# [SOLVED] TSST corp CD/DVDW TS-H653L



## JackMStadium (Apr 1, 2008)

HP Pavillion a6120n tower
Windows Vista Home 32 bit

I have tried to play a DVD movie on my computer with no luck. The disc icon will come and go and then the reader will stop trying to read the DVD disc. I cannot read the files with Explorer. When I try to open the DVD files, the DVD ejects. I have tried installing a multitude of DVD players and Codec decode files.
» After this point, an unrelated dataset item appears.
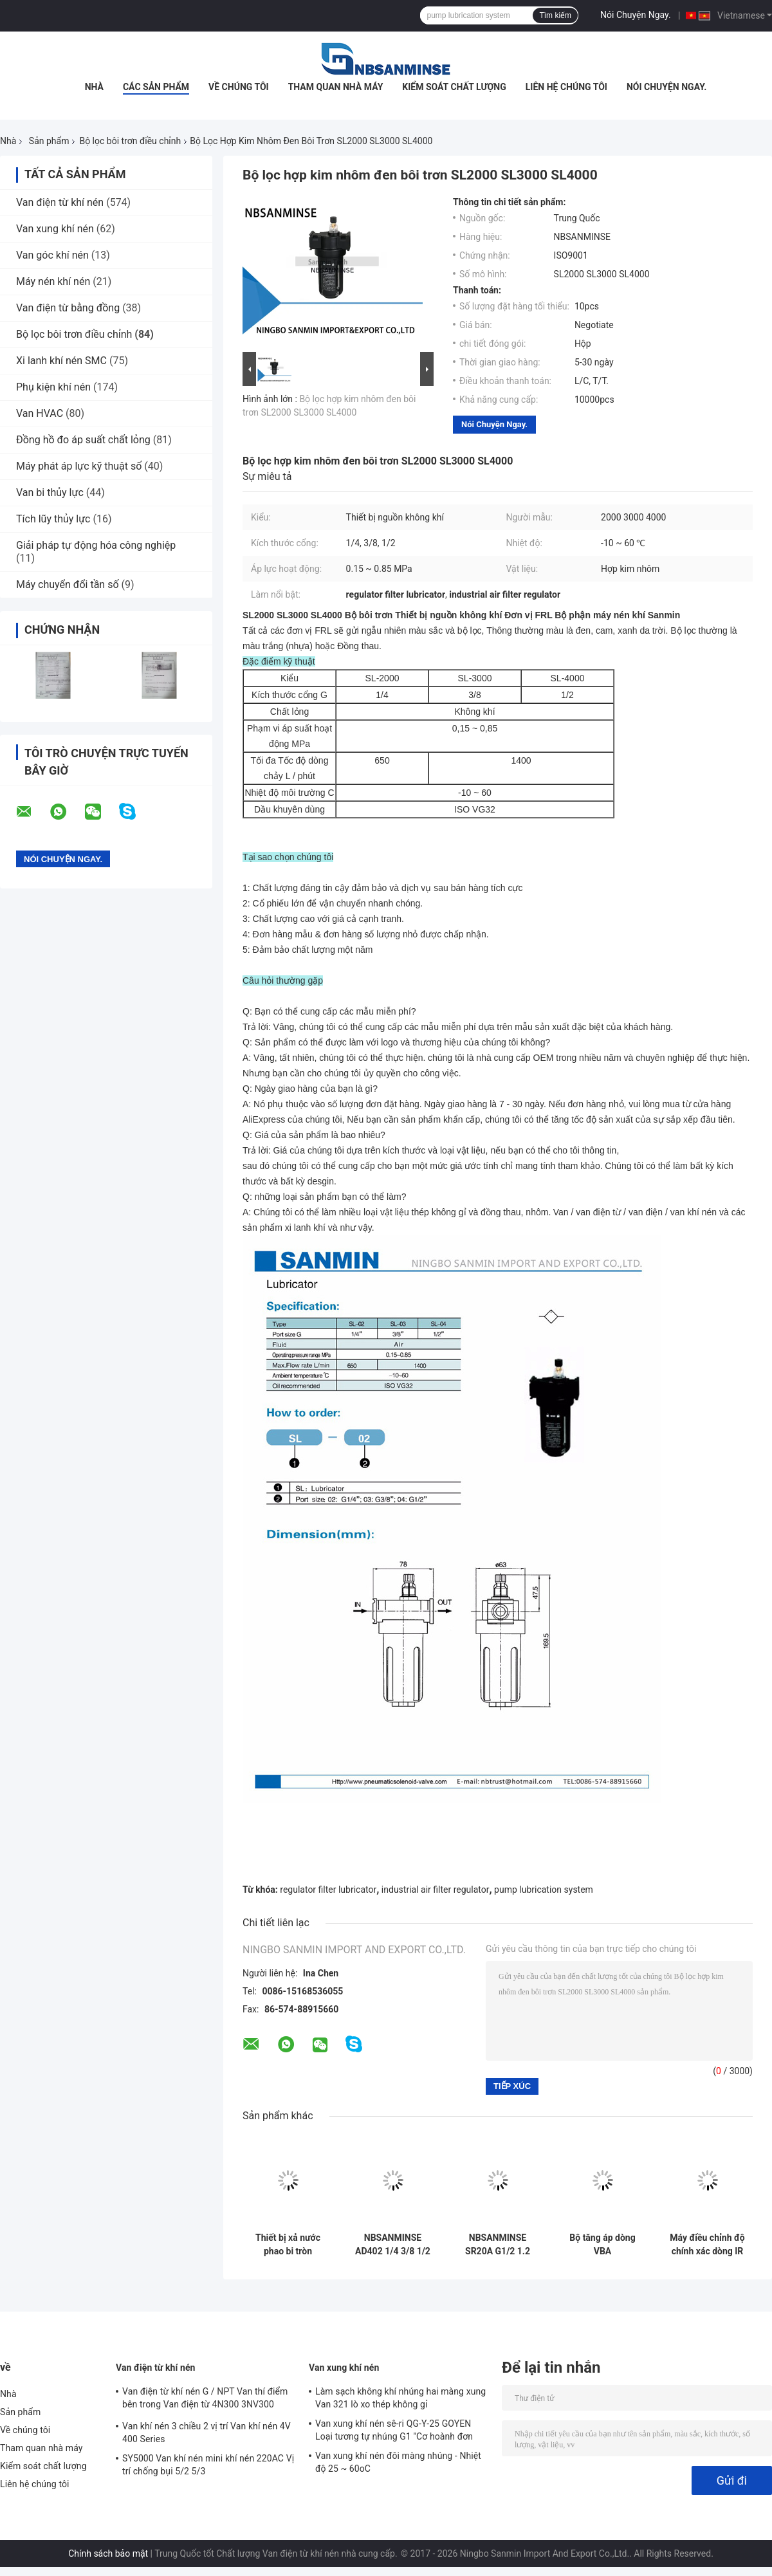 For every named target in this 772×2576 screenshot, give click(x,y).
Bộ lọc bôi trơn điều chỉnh (130, 141)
The issue is with the disc itself which will play fine on my PS3. I am told the driver is current.

Can I try to replace my DVD reader with a 2013 model that might do a better job of playing troublesome DVD movie discs?

Thank you,


----------



## Tyree (May 10, 2009)

*Re: TSST corp CD/DVDW TS-H653L*

What disc are you trying to read?
Will the disc play in another PC?
Newer models of DVD optical drives are no different than older models.


----------



## WereBo (Apr 5, 2008)

*Re: TSST corp CD/DVDW TS-H653L*

Hi JackMStadium :wave:

If Win-Explorer can't see the files then it's not a software-related fault, i.e. codecs and players. It appears to be a common but unpredictable snag with older DVD-drives, I have some DVDs that play fine on my TV's (newish) DVD-player but not on my PC's (older) optical-drive. 

Conversely, I also have some discs that work fine on my PC but not on my DVD-player!
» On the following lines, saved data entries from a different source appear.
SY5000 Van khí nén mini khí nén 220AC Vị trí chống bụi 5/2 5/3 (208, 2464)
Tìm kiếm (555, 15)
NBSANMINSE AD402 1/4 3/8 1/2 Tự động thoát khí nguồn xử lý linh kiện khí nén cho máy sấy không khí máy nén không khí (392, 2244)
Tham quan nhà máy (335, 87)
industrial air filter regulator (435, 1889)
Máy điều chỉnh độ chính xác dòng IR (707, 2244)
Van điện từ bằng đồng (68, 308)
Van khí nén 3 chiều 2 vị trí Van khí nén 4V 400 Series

- There's a fair chance that replacing your PC's optical-drive with a new one will cure the fault, but you might then find some other DVDs that won't work with it, sad to say it's down to 'pot-luck' :sigh:

The only place the 'fault' can be pinned to is the DVD itself, they're mass-produced (both in the manufacture and the 'burning') and, despite the quality-control, some 'bad' ones do get through.


----------



## Tomken15 (Dec 7, 2011)

*Re: TSST corp CD/DVDW TS-H653L*

This laptop of mine has decided it no longer wants to read from recently burned Verbatim disks even though they were burned on this machine, but work perfectly on an older laptop.

The disk player and software have been checked out and given the all clear - just glad that it can still read the OEM Recovery disks that I'd created earlier and those of another brand.


----------



## JackMStadium (Apr 1, 2008)

*Re: TSST corp CD/DVDW TS-H653L*

I have determined that the issue rests with the DVD medium disc itself. It was made with some type of low level read safeguard enabling the disc to be read by a typical DVD reader for the house but not a computer desk top or laptop. I think it is the way the disc sectors are written, or something like that. Otherwise my HP desktop DVD drive works fine, so I will not sweat it. Thank you for the responses.


----------



## Tyree (May 10, 2009)

*Re: TSST corp CD/DVDW TS-H653L*

You're welcome and good luck.


----------